Tuesday, March 23, 2010

Crockpot Sante Fe Chicken

Source: Gina's Weight Watcher Recipes

Ingredients
• 24 oz (1 1/2) lbs chicken breast
• 14.4 oz can diced tomatoes with mild green chilies
• 15 oz can black beans
• 8 oz frozen corn
• 1/4 cup chopped fresh cilantro
• 14.4 oz can fat free chicken broth
• 3 scallions, chopped
• 1 tsp garlic powder
• 1 tsp onion powder
• 1 tsp cumin
• 1 tsp cayenne pepper (to taste)

Combine chicken broth, beans, corn, tomatoes, cilantro, scallions, garlic powder, onion powder, cumin, cayenne pepper and salt in the crock pot. Season chicken breast with salt and lay on top. Cook on low for 10 hours or on high for 6 hours. Half hour before serving, remove chicken and shred. Return chicken to slow cooker and stir in. Adjust salt and seasoning. Serve over rice

Servings: 8 servings  Size: 9.85 oz • Prep Time: 5 minutes  Points: 3 ww points
Calories: 171.9 • Fat: 1.6g • Fiber: 3.8g

Wednesday, March 17, 2010

Guac and Roll

Source: The Abs Diet
2 servings

Ingredients:
1 6oz. can or pkg. oil-packed tuna
2/3 cup guacamole
1/4 cup chopped tomatoes
1 tsp lemon juice
1 tbl light mayonnaise
1 tsp ground flaxseed

Directions:
Combine all ingredients and blend thoroughly with a fork.

Crockpot Fajitas

Source: 365blogspot.com

Ingredients:
2 lbs of thin cut stir fry beef or chicken
1 packet of fajita seasoning mix
1 onion
2 bell peppers (I used 1 orange, 1 yellow)
1/2 cup of water

Directions:
Place meat into the crock pot. Cut the onion and the peppers in strips, and add to the crock. Add the seasoning and water. Cover and cook on low for 8-9 hours, or high for 6.

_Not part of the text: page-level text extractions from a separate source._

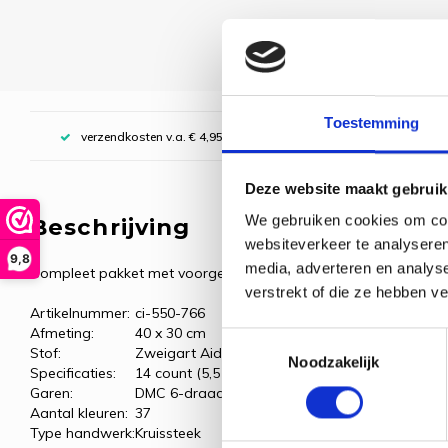
Toestemming
verzendkosten v.a. € 4,95, boven € 70,00 gratis (NL)
Deze website maakt gebruik
We gebruiken cookies om cont
Beschrijving
websiteverkeer te analyseren
9,8
media, adverteren en analys
Compleet pakket met voorgesorteerde borduurgarens.
verstrekt of die ze hebben v
Artikelnummer:
ci-550-766
Afmeting:
40 x 30 cm
Toestemmingsselectie
Stof:
Zweigart Aida, donkerblauw
Noodzakelijk
Specificaties:
14 count (5,5 kr/cm)
Garen:
DMC 6-draads borduurgaren
Aantal kleuren:
37
Type handwerk:
Kruissteek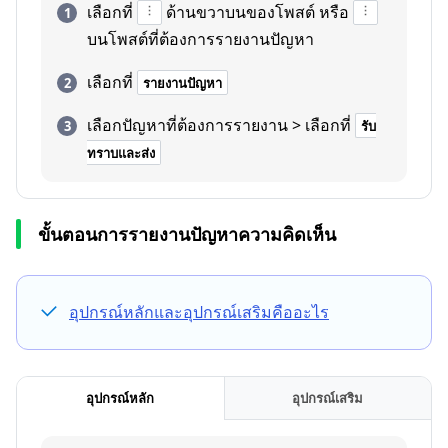
เลือกที่
ด้านขวาบนของโพสต์ หรือ
บนโพสต์ที่ต้องการรายงานปัญหา
เลือกที่
รายงานปัญหา
เลือกปัญหาที่ต้องการรายงาน > เลือกที่
รับ
ทราบและส่ง
ขั้นตอนการรายงานปัญหาความคิดเห็น
อุปกรณ์หลักและอุปกรณ์เสริมคืออะไร
อุปกรณ์หลัก
อุปกรณ์เสริม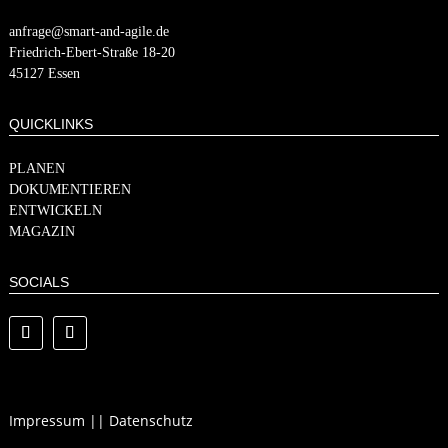
anfrage@smart-and-agile.de
​​Friedrich-Ebert-Straße 18-20
45127 Essen
QUICKLINKS
PLANEN
DOKUMENTIEREN
ENTWICKELN
MAGAZIN
SOCIALS
Impressum
||
Datenschutz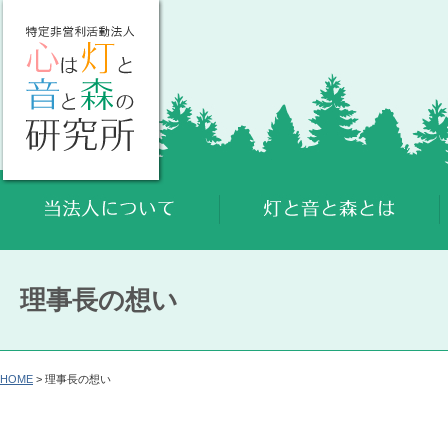
理事長の想い
HOME
> 理事長の想い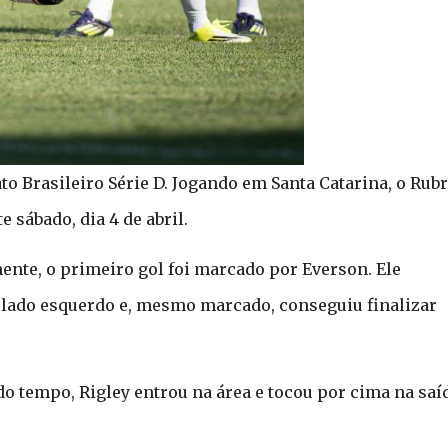
o Brasileiro Série D. Jogando em Santa Catarina, o Rub
e sábado, dia 4 de abril.
nte, o primeiro gol foi marcado por Everson. Ele
 lado esquerdo e, mesmo marcado, conseguiu finalizar
do tempo, Rigley entrou na área e tocou por cima na saí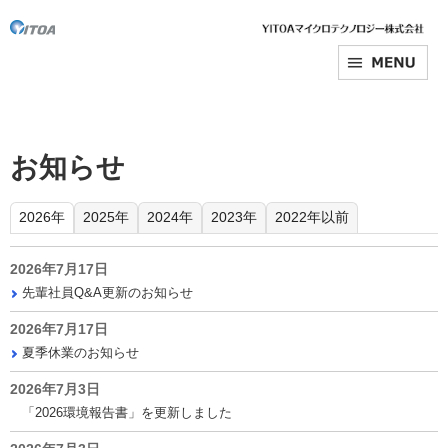
お知らせ
2026年
2025年
2024年
2023年
2022年以前
2026年7月17日
先輩社員Q&A更新のお知らせ
2026年7月17日
夏季休業のお知らせ
2026年7月3日
「2026環境報告書」を更新しました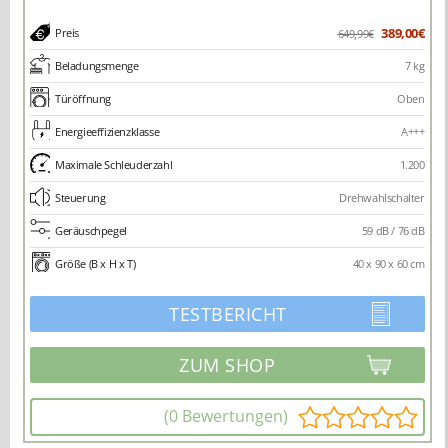
389,00€
Preis
649,99€
Beladungsmenge
7 kg
Türöffnung
Oben
Energieeffizienzklasse
A+++
Maximale Schleuderzahl
1.200
Steuerung
Drehwahlschalter
Geräuschpegel
59 dB / 76 dB
Größe (B x H x T)
40 x 90 x 60 cm
TESTBERICHT
(0 Bewertungen)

Serve with your favorite fajita fixens'. We really like squeezing some fresh lime over the top of the meat before doctoring it up.

Balsamic-Glazed Cracked Pepper Salmon

Source: Clean Eating Magazine
Serves 4

Ingredients:
1 tbsp olive oil
4 5oz. salmon filets
Sea salt and cracked pepper, to taste
1/3 cup balsamic vinegar
1 tbsp honey

Instructions:
Heat oil in a large skillet over medium-high heat. Season both sides of salmon with salt and cracked pepper. Add salmon to skillet and cook 1-2 minutes per side, until golden brown.

Meanwhile, in a small bowl, whisk together vinegar and honey. Add vinegar mixture to skillet and simmer until fish is fork-tender and liquid reduces and thickens, about 2 minutes.